Building Customer Loyalty in a Churning Market

April 21, 2011 Mobility, Digital Experience, Data & AI

All businesses suffer from churn – the moving of customers from one service provider to another. As new and innovative services become better understood and more widespread, more suppliers enter the market and so the opportunities for customers to change suppliers increases. Churn is expensive. Recruiting a new customer can cost 5-10 times that of retaining an existing one. So how can technology help in the constant battle to retain customers? 

I’m going to illustrate what can be done by talking about mobile telecommunications – an industry where innovation is rife but where churn is a significant problem.

Mobile communications continues to grow very quickly. According to a recent Cisco survey, mobile data volumes are nearly doubling each year. By 2015 it predicts there will be 7B personal mobile devices globally. Analyst firm Ovum recently reported that in 2010 revenues from mobile data for European mobile operators exceeded that for voice calls for the first time.

Smartphones are completely changing the way that people use the Internet. It’s worth reminding oneself that now, in a pocket device, one has a phone, a camera, email, PDA, mapping with GPS, in some countries a near field payment device and of course access to thousands of applications. Morgan Stanley has predicted that in 2012 shipments of smartphones will, for the first time, exceed those for personal computers. The whole landscape of computing itself is changing.

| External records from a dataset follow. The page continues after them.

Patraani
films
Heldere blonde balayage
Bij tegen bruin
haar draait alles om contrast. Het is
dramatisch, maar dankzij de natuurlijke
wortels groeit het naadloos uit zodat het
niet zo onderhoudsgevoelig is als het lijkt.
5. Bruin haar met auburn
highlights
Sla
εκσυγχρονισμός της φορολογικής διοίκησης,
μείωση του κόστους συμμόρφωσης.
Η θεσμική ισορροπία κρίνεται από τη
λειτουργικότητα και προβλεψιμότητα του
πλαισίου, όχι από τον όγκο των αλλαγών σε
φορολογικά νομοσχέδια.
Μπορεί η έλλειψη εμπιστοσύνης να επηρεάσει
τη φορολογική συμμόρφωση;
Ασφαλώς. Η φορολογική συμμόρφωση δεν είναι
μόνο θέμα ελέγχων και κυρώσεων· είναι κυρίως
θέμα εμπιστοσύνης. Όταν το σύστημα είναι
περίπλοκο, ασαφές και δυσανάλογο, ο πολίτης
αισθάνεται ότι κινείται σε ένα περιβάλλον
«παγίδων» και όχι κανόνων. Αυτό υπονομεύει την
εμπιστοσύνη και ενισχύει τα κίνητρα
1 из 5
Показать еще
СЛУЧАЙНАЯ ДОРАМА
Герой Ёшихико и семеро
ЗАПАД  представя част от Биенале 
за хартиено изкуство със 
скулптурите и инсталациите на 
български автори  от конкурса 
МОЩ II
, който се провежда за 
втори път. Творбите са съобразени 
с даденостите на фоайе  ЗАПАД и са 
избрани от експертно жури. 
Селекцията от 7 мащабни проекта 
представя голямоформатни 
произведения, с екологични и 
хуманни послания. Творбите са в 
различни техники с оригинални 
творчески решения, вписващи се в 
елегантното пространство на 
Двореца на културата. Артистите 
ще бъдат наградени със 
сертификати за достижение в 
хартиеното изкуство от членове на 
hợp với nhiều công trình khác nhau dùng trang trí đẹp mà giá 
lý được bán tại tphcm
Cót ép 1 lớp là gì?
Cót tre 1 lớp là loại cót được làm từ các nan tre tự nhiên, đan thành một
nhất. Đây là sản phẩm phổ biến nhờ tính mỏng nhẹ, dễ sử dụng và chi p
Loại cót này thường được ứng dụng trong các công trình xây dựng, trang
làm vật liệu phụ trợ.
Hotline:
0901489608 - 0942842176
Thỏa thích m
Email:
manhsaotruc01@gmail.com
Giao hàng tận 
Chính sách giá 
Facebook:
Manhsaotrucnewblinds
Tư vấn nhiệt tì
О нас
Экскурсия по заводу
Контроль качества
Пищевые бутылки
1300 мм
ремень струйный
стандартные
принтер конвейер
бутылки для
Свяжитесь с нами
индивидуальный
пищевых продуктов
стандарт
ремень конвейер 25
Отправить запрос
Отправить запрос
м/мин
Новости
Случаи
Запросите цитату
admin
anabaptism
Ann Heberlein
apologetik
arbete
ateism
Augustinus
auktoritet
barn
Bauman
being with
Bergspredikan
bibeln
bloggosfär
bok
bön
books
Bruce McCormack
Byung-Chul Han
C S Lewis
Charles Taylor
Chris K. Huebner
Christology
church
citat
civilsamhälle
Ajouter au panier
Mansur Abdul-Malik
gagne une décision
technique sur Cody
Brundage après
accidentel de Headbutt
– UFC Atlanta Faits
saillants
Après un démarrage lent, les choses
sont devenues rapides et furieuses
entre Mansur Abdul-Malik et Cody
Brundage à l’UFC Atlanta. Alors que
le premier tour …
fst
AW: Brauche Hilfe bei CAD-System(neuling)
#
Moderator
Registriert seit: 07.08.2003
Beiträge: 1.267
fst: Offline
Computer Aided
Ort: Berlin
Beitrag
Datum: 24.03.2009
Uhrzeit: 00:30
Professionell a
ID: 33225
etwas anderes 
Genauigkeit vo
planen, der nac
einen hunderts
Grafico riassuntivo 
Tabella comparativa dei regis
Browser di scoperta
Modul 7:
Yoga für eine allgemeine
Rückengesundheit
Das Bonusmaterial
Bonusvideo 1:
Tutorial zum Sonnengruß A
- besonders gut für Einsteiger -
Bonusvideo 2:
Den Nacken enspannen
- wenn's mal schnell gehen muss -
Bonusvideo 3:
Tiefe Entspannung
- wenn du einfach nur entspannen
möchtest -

With all this growth mobile operators should be very happy. Subscriber bases and mobile data volumes are growing. And yet, mobile operators can’t rest easy. Yes, innovation is everywhere, but most of the innovation (at least that visible to end users) isn’t going on in the mobile operators – it’s going on in the phones and the applications. End users are becoming more and more divorced from the particular network they use and, certainly in developed markets, operators primarily compete on two things only – price and coverage. The growth of the mobile Internet is pushing operators to the bottom of the value pile and risks leaving them as faceless utilities. This, in turn, leads to churn, with rates for mobile operators range from 20-40%, meaning that between 20 and 40% of subscribers will, per year, leave a network for another.

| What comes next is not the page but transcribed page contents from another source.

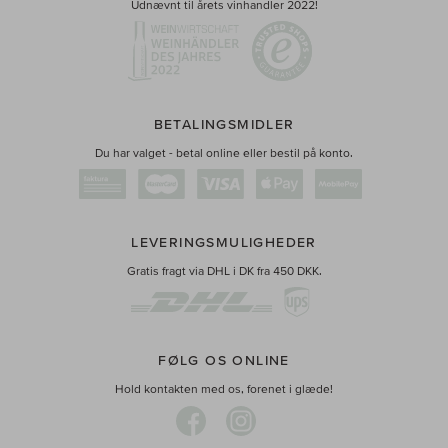
Udnævnt til årets vinhandler 2022!
BETALINGSMIDLER
Du har valget - betal online eller bestil på konto.
LEVERINGSMULIGHEDER
Gratis fragt via DHL i DK fra 450 DKK.
FØLG OS ONLINE
Hold kontakten med os, forenet i glæde!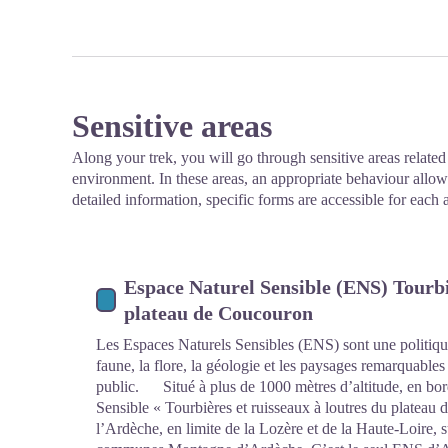
Sensitive areas
Along your trek, you will go through sensitive areas related 
environment. In these areas, an appropriate behaviour allows
detailed information, specific forms are accessible for each 
Espace Naturel Sensible (ENS) Tourbiè
plateau de Coucouron
Les Espaces Naturels Sensibles (ENS) sont une politique
faune, la flore, la géologie et les paysages remarquables
public. Situé à plus de 1000 mètres d’altitude, en bor
Sensible « Tourbières et ruisseaux à loutres du platea
l’Ardèche, en limite de la Lozère et de la Haute-Loire, 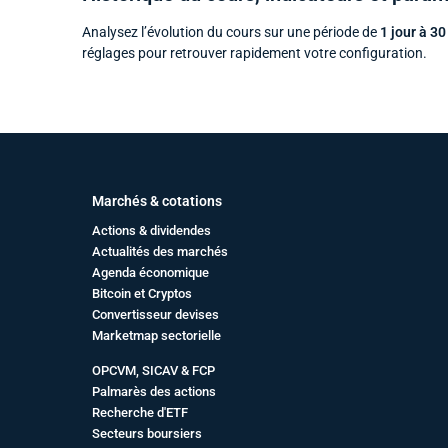
Analysez l’évolution du cours sur une période de
1 jour à 30
réglages pour retrouver rapidement votre configuration.
Marchés & cotations
Actions & dividendes
Actualités des marchés
Agenda économique
Bitcoin et Cryptos
Convertisseur devises
Marketmap sectorielle
OPCVM, SICAV & FCP
Palmarès des actions
Recherche d'ETF
Secteurs boursiers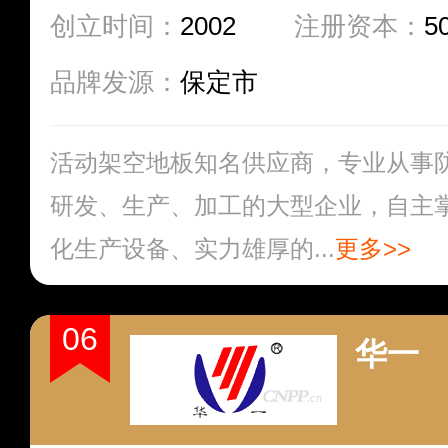
创立时间：
2002
注册资本：
5
品牌发源：
保定市
活动架空地板知名供应商，专业从事
研发、生产、加工的大型企业，自主
化生产设备、实力雄厚的...
更多>>
06
华一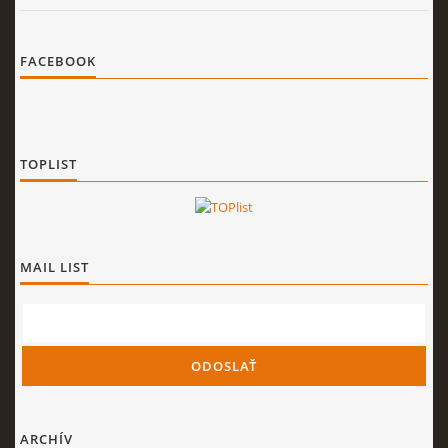
FACEBOOK
TOPLIST
MAIL LIST
ARCHÍV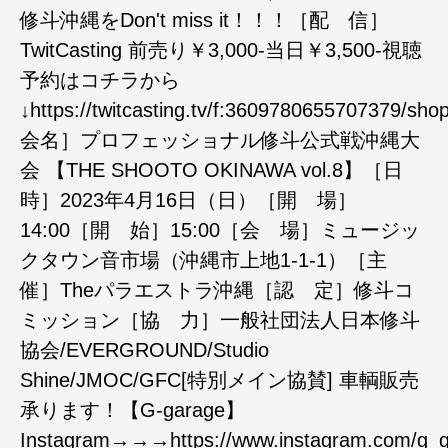
修斗沖縄をDon't miss it！！！［配 信］
TwitCasting 前売り￥3,000-当日￥3,500-視聴
予約はコチラから
↓https://twitcasting.tv/f:3609780655707379/s
会名］プロフェッショナル修斗公式戦沖縄大
会 【THE SHOOTO OKINAWA vol.8】［日
時］2023年4月16日（日）［開 場］
14:00［開 始］15:00［会 場］ミュージッ
クタウン音市場（沖縄市上地1-1-1）［主
催］Theパラエストラ沖縄［認 定］修斗コ
ミッション［協 力］一般社団法人日本修斗
協会/EVERGROUND/Studio
Shine/JMOC/GFC[特別メイン協賛] 車輌販売
承ります！【G-garage】
Instagram→→→https://www.instagram.com/g_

Other industries are of course liable to churn too. Insurance is one example – I recently used an online insurance aggregator to find car insurance and, within a few minutes, obtained a rate 20% below that that my current provider was offering. Online retail is another – it’s very easy to move to another retailer that might be offering a lower price on the same product. In general, churn is present wherever a product is a commodity or near commodity and where customer relationships are weak.

Some wireless operators are fighting back by identifying more ways in which they can meaningfully interact with their customers. To take a concrete example, one European telco, a Progress customer, is now continuously monitoring calls from their 30M subscribers to identify patterns of usage that indicate a different tariff would be more suitable for that subscriber. This could be as simple as noticing that the number of bundled monthly minutes used had been exceeded. A text message is then sent to the subscriber suggesting that they move to another tariff that would reduce the cost of calls in future. Time is of the essence. If the subscriber receives an offer soon after placing one of these calls they are far more likely to accept it than if the offer came through many weeks later.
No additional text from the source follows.